- Born: 2 July 1968 (age 57) Norway
- Occupations: Actor and director (for stage)
- Years active: 2003–present
- Spouse: Henriette Steenstrup ​ ​(m. 2006; div. 2016)​
- Children: 2 (daughter and son)

= Fridtjov Såheim =

Norwegian stage director, stage actor and film actor

Fridtjov Såheim (born 2 July 1968) is a Norwegian stage director, stage actor and film actor.

==Biography==
Såheim has worked for the theatres Den Nationale Scene, Rogaland Teater and Nationaltheatret.
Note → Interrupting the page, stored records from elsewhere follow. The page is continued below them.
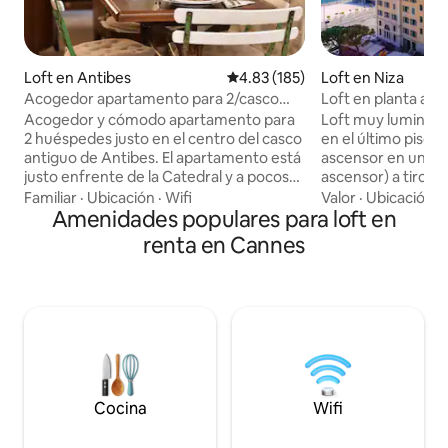
Loft en Antibes
Calificación promedio: 4.83 de 5
4.83 (185)
Loft en Niza
Acogedor apartamento para 2/casco
Loft en planta alta
antiguo de Antibes
balcón sobre el pu
Acogedor y cómodo apartamento para
Loft muy luminoso
2 huéspedes justo en el centro del casco
en el último piso (
antiguo de Antibes. El apartamento está
ascensor en un edi
justo enfrente de la Catedral y a pocos
ascensor) a tiro d
pasos del Museo Picasso y del mercado
Viejo. La unidad es
Familiar
·
Ubicación
·
Wifi
Valor
·
Ubicación
·
provenzal. La habitación principal cuenta
Amenidades populares para loft en
ofrece vistas sin 
con una cocina totalmente equipada,
Viejo, Cap de Nice
renta en Cannes
sala de estar, comedor y nicho con
disfrutar desde el 
escritorio y estantes si necesitas
de comedor o inclu
trabajar. Una escalera de caracol te lleva
ubicación no puede
a un dormitorio tranquilo con una cama
el paseo marítimo,
de tamaño queen. El baño tiene una
todos los servicios
bañera, lavamanos e inodoro. Se
a pie. Se puede acceder a la unidad
proporcionan sábanas y toallas. WIFI y
desde el aeropuert
aire acondicionado fuertes.
tranvía.
Cocina
Wifi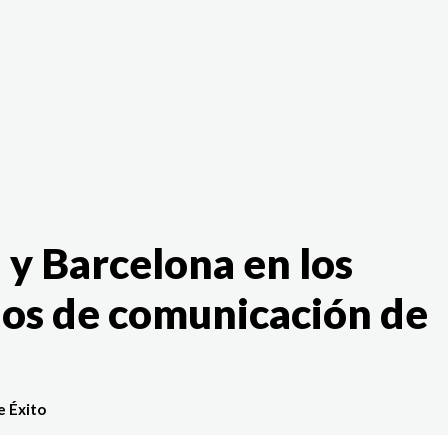
The White Rabbit
Áreas
Proyectos
Testimonio
 Barcelona en los
ios de comunicación de
e Éxito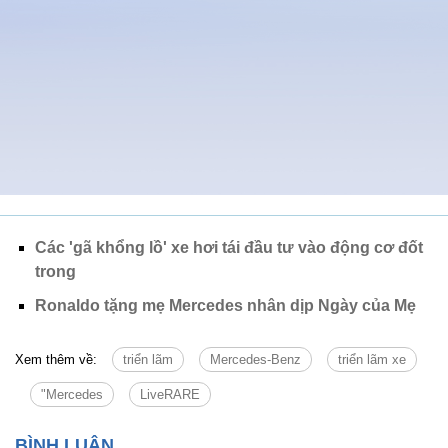
Các 'gã khổng lồ' xe hơi tái đầu tư vào động cơ đốt
trong
Ronaldo tặng mẹ Mercedes nhân dịp Ngày của Mẹ
Xem thêm về:
triển lãm
Mercedes-Benz
triển lãm xe
"Mercedes
LiveRARE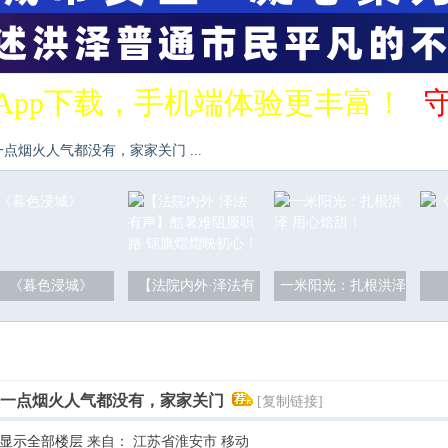
App下载，手机端体验更丰富！
点烟火人气都没有，家家关门 ...
《暮色浸城》
【法院内外·泽法有
一米阳光：扎根洪泽
然一点烟火人气都没有，家家关门
[复制链接]
显示全部楼层
来自： 江苏省淮安市 移动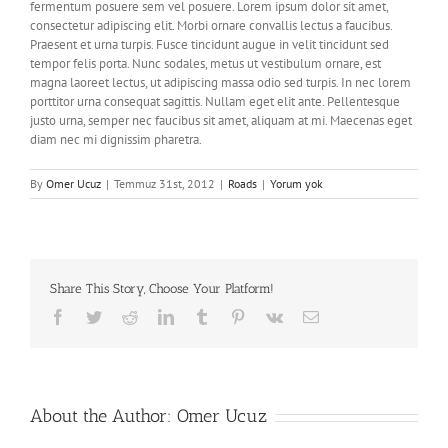
fermentum posuere sem vel posuere. Lorem ipsum dolor sit amet,
consectetur adipiscing elit. Morbi ornare convallis lectus a faucibus.
Praesent et urna turpis. Fusce tincidunt augue in velit tincidunt sed
tempor felis porta. Nunc sodales, metus ut vestibulum ornare, est
magna laoreet lectus, ut adipiscing massa odio sed turpis. In nec lorem
porttitor urna consequat sagittis. Nullam eget elit ante. Pellentesque
justo urna, semper nec faucibus sit amet, aliquam at mi. Maecenas eget
diam nec mi dignissim pharetra.
By
Omer Ucuz
|
Temmuz 31st, 2012
|
Roads
|
Yorum yok
Share This Story, Choose Your Platform!
Facebook
Twitter
Reddit
LinkedIn
Tumblr
Pinterest
Vk
E-
posta
About the Author:
Omer Ucuz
Among his characters is the title role in Woyzeck, and the protagonist "Raskolnikov" in Crime and Punishment. He has staged an adaptation of Anton Chekhov's play Uncle Vanya and Jon Fosse's play Dei døde hundane at Rogaland Teater. He played a principal role in the 2006 film The Art of Negative Thinking, and played the character "Ibsen" in the documentary film Løven – Henrik Ibsen. In 2013 he received the Amanda Award for "Best Actor in a Supporting Role" in the film Victoria.

In 2012 he began playing the role of Jan Johanson in the television series Lilyhammer, with Sopranos actor Steven Van Zandt.

In 2016 he had a cameo appearance as himself in S1E4 of the television series Trailer Park Boys: Out Of The Park: Europe.

In 2017 in the series Norsemen, he played the no nonsense slave Odd.

In 2020 he began playing the role of Sindre in the Netflix series Ragnarok.

In 2022 he appeared in the Norwegian monster film Troll as Minister of Defence Frederick Markussen.

In 2025, Såheim played the role of Lieutenant August Bonsak in the feature film The Battle of Oslo.